Sam Byfield works as Executive Officer to ANU Chancellor Professor the Hon Gareth Evans. He is also an Honorary Senior Fellow and Lecturer at the University of Melbourne's Nossal Institute for Global Health, and consults in global health and aid policy.


  • Thanks Ben and Joel. I agree with you both about the over-crowded global health architecture, but tend to disagree with the idea of scrapping the WHO – i think with proper funding, staffing and mandate, the WHO has the potential to add order to the chaos of global health. And I’m a supporter of its normative role, like leading development of the Framework Convention on Tobacco Control. I’d agree that, with a few exceptions, it hasn’t lived up to its potential, but i think at least some of the reasons for that are outside of its power.

    • Yes, I agree WHO is not fully to blame for its shortcomings.

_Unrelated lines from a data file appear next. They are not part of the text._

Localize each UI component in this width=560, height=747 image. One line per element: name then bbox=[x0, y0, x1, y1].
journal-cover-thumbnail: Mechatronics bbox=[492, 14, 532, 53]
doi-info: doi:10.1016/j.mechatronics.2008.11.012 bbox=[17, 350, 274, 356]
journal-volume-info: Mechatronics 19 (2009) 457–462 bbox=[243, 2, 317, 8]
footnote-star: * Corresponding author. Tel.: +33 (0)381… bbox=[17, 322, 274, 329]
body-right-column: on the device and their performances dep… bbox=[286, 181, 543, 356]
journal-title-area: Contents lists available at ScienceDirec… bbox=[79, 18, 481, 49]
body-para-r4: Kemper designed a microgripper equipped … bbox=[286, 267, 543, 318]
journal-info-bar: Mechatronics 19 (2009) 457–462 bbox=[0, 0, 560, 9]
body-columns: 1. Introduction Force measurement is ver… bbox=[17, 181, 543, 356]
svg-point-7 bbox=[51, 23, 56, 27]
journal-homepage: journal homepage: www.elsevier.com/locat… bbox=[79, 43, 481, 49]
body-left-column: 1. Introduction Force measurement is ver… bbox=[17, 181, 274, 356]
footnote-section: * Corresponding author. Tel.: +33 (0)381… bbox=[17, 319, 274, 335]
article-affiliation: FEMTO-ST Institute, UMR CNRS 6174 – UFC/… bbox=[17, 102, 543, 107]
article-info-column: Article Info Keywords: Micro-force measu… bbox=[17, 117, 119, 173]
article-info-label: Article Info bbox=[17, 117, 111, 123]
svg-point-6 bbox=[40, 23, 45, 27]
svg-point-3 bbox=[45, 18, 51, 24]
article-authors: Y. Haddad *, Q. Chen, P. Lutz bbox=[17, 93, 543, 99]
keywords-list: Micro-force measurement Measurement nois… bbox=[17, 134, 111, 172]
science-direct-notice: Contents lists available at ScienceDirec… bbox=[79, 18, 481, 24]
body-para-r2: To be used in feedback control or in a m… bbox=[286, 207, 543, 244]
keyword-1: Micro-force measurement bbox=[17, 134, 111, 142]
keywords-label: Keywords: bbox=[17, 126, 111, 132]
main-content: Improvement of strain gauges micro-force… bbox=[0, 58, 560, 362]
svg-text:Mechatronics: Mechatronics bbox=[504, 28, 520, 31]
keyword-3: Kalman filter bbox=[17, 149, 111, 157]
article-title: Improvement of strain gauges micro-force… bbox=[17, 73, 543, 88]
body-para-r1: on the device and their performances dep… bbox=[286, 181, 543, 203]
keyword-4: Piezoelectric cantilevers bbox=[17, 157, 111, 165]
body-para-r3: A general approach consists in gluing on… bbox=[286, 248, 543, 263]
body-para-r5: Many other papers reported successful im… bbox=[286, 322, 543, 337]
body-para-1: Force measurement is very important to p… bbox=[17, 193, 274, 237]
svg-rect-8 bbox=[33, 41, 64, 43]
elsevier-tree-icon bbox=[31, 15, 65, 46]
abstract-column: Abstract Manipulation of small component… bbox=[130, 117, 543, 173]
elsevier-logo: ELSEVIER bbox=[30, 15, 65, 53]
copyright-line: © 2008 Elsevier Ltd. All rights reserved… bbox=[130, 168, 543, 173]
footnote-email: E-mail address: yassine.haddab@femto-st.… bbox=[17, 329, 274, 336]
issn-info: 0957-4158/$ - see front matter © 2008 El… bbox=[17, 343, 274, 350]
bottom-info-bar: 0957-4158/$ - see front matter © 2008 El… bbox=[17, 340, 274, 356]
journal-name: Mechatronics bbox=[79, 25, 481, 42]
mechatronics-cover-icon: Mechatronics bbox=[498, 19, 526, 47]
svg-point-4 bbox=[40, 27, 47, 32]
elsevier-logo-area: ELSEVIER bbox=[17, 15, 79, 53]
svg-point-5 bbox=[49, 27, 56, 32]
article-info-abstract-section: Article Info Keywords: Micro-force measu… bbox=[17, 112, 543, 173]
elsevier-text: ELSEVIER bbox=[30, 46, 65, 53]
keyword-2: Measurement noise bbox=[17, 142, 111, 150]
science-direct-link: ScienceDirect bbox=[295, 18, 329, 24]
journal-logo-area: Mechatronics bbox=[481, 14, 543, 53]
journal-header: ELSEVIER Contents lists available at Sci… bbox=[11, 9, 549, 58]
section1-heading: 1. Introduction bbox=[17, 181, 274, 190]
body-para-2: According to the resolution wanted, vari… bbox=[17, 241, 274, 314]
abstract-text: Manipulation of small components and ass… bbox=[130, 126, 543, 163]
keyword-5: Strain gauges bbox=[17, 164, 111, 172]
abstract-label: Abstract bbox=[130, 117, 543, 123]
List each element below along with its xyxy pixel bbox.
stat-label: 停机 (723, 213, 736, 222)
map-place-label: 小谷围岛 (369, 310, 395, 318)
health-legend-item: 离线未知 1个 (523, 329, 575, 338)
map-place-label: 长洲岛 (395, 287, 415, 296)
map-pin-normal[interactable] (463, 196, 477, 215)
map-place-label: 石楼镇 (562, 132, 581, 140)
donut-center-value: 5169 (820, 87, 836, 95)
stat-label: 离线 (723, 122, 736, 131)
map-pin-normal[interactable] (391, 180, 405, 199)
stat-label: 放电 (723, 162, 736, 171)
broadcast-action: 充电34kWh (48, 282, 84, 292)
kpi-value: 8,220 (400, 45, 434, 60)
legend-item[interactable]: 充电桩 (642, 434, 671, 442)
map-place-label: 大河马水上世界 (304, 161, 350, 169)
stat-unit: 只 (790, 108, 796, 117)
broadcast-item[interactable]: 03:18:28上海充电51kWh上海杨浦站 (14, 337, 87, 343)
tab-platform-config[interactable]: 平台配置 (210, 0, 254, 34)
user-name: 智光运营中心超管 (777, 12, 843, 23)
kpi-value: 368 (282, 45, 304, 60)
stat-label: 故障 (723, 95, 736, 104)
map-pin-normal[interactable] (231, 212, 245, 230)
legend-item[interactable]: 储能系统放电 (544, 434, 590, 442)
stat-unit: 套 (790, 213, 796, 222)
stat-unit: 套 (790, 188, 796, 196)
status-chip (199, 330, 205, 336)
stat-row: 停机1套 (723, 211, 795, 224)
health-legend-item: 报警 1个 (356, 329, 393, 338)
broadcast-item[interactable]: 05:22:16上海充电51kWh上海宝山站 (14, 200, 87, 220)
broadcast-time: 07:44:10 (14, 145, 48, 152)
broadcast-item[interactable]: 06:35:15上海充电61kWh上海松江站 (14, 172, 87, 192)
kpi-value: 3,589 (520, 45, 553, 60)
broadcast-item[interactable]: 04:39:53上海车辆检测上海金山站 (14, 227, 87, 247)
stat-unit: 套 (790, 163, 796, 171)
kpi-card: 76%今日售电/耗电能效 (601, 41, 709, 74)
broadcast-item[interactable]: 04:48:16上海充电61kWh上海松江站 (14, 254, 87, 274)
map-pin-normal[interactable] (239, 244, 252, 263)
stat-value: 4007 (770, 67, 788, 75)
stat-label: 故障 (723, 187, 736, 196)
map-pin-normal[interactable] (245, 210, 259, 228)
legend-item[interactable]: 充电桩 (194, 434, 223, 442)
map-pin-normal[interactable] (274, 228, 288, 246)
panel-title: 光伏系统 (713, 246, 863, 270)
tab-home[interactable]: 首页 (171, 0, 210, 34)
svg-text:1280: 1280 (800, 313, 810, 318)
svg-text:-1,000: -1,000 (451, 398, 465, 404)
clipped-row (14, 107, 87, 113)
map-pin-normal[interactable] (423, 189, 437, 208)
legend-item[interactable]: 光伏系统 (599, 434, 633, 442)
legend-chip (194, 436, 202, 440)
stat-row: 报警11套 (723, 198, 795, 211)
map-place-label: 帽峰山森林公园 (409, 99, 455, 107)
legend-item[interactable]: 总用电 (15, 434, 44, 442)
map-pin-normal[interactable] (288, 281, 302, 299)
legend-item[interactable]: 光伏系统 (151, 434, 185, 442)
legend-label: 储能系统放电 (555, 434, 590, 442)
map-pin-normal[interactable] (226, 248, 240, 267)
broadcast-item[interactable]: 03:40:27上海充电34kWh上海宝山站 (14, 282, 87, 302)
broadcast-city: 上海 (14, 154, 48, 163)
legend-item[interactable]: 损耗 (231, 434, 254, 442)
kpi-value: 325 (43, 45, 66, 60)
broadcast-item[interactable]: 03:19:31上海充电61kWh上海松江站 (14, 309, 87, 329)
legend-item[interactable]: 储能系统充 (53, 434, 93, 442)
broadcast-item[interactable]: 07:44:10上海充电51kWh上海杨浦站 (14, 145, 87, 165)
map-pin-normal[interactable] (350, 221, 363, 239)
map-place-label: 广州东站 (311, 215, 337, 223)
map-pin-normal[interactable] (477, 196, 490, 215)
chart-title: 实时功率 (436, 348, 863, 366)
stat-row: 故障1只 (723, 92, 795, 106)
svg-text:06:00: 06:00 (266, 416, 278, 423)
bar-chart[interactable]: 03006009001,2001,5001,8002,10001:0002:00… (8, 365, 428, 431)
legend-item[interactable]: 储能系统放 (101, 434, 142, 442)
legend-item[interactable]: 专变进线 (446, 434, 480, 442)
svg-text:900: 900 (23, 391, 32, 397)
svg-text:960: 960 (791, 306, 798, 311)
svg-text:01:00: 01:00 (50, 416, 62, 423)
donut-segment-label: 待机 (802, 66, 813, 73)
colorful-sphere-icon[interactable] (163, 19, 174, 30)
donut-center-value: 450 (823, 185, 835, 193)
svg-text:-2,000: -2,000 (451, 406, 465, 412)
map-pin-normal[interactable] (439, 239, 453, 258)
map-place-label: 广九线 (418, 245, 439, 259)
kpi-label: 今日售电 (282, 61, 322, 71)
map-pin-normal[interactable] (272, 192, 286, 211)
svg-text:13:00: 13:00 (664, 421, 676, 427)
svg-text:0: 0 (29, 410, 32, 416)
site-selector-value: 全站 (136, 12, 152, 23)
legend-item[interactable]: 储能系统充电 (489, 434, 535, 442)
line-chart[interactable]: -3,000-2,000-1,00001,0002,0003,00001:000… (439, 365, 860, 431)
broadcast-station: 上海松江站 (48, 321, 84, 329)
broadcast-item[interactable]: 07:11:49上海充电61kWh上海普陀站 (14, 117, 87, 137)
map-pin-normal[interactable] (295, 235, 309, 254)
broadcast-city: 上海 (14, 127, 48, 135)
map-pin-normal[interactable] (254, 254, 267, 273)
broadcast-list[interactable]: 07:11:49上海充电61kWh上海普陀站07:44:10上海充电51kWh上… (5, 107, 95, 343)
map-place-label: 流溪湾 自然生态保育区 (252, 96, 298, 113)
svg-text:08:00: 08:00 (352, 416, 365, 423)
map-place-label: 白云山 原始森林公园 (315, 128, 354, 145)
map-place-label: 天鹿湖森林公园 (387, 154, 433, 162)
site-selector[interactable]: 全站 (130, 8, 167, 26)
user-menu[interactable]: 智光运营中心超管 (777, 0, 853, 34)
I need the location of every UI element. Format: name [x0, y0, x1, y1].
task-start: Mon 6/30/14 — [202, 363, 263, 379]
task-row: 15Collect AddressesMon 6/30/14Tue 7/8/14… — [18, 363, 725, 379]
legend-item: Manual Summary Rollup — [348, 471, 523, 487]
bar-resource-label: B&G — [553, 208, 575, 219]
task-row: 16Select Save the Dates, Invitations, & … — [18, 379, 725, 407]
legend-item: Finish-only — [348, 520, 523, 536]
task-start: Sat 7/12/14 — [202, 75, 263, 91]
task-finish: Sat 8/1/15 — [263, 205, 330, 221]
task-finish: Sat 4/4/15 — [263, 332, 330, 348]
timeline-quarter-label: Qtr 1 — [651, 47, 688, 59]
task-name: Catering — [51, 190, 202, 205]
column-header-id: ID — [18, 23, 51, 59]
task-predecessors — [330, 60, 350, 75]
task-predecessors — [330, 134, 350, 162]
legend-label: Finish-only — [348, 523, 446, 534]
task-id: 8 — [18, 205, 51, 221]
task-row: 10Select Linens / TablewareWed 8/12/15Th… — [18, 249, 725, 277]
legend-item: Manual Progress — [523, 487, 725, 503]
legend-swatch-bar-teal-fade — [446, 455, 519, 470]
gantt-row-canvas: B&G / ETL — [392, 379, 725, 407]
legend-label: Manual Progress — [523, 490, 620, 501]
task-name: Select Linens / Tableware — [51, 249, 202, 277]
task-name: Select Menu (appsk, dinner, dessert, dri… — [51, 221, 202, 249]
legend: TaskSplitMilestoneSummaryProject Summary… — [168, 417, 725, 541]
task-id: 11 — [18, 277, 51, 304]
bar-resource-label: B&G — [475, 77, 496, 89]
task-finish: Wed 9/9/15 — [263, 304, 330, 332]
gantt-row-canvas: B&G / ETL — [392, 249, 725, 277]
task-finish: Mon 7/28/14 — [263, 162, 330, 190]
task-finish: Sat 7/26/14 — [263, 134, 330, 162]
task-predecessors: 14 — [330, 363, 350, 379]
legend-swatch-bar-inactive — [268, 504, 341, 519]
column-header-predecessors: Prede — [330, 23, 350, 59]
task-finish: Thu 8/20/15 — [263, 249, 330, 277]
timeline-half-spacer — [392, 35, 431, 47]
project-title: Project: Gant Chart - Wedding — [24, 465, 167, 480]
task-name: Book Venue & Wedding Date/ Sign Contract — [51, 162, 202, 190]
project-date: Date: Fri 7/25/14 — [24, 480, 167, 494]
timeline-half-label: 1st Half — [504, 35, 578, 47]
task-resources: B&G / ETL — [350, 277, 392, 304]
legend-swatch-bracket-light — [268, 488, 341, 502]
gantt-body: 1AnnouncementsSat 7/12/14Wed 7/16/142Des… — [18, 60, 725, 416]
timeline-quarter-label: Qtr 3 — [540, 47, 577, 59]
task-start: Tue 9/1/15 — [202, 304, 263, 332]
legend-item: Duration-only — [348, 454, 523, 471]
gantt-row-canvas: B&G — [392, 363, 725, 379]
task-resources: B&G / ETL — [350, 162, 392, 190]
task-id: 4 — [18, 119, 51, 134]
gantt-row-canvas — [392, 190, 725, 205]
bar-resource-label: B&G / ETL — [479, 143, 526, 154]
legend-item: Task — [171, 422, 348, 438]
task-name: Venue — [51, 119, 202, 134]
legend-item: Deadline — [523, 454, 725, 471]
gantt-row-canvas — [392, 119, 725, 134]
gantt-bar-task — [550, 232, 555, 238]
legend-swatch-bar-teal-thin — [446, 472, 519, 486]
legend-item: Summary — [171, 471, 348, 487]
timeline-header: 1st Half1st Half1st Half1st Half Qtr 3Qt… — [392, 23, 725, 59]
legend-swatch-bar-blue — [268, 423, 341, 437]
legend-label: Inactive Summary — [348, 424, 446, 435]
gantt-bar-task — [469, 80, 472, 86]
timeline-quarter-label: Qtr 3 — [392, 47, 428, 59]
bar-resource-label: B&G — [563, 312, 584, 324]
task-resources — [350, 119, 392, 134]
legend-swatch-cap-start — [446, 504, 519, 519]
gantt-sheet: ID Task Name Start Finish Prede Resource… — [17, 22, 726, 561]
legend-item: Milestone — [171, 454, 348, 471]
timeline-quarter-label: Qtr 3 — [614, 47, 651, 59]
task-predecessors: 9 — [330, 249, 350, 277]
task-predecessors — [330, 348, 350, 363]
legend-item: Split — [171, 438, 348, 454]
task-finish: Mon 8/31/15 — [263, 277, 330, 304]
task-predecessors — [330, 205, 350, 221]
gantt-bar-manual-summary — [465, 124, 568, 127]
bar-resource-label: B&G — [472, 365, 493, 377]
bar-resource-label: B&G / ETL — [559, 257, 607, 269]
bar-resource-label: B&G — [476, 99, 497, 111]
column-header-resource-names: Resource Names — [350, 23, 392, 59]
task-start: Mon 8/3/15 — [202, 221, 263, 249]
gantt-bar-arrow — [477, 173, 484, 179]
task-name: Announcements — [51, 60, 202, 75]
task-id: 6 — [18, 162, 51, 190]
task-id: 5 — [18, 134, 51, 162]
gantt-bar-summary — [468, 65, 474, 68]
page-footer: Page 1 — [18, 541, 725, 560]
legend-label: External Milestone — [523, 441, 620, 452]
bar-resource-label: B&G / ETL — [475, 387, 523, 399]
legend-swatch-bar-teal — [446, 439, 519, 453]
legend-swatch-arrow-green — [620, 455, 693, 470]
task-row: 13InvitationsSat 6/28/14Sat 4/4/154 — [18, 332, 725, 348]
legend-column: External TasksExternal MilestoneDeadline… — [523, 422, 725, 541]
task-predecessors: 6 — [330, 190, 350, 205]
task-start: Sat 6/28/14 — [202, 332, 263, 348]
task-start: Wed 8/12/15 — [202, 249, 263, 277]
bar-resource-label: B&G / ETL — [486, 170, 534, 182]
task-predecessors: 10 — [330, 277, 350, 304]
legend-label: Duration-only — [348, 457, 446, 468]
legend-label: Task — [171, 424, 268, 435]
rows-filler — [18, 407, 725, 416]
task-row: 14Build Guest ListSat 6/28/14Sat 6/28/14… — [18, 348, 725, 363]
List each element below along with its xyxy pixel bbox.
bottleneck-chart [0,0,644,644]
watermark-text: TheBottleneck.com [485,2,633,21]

And I do think that the criticism based on the slow Ebola response has been excessive. But even given all that, I would like to think that after 65 years, supporters would be able to raise more than the normative role and the Framework Convention in the list of achievements / arguments on why WHO is needed. Gostin always does the same as do many others. I think those who support WHO need to show more evidence of success beyond one Convention and a normative role that means little if it is reactive, behind-the-times and inefficient.

      OK, that’s my WHO rant for the day. I do take your point and Ben’s point that the G20 represent money and leadership and therefore might be a good mechanism for action and advocacy.

  • Thanks for a thought-provoking article.
    Agree the global architecture is extremely crowded; the central problem is that it is crowded by actors with limited political influence. Forums like the G20 are critical mechanisms to build on a tecnical agenda set by the actors Joel mentions, with financing and leadership. The way in which the Ebola debate is coalescing around neglected health systems is, despite the horrific crisis, encouraging for the long term. Link that to an increasing interest in global health security, and we have the potental for a powerful combination of leadership, financing and the political clout of large nation states. At this stage unfortunately, potential only.

  • Hi Sam,

    Interesting post. For me, raises broader issues of the global architecture for health – which is exceedingly complex and already has a huge number of actors. This is not necessarily bad – in some cases it can be good – but it is certainly complex and does have some down sides. From WHO to Gates to various parts of US government (USAID, PEPFAR, CDC) to Institute for Health Metrics and Evaluation to GAVI to Global Fund to World Bank to ADB to other bilaterals to UNICEF to UNFPA to the various smaller actors. Global health is messy. As is, at the country level, they are bombarded with requests, declarations, invitations, initiatives. The problem – especially from a long-term systems building perspective that you very rightly promote – is that ministries and implementers get pulled in a hundred different ways.

    While I agree that the G20 has something to possibly offer, the thought of additional mechanisms, meetings, committees (such as G20 health ministers forum or G8 equivalent) fills me with dread. The only way I could see that being useful would be if some other mechanisms were eliminated (which virtually never happens in our global architecture). If you want a G20 health body, then abolish the Global Fund or equivalent (or better yet abolish the WHO).

    Otherwise, I would argue that we should ensure that the already-too-many mechanisms are running effectively and are actually improving systems on the ground.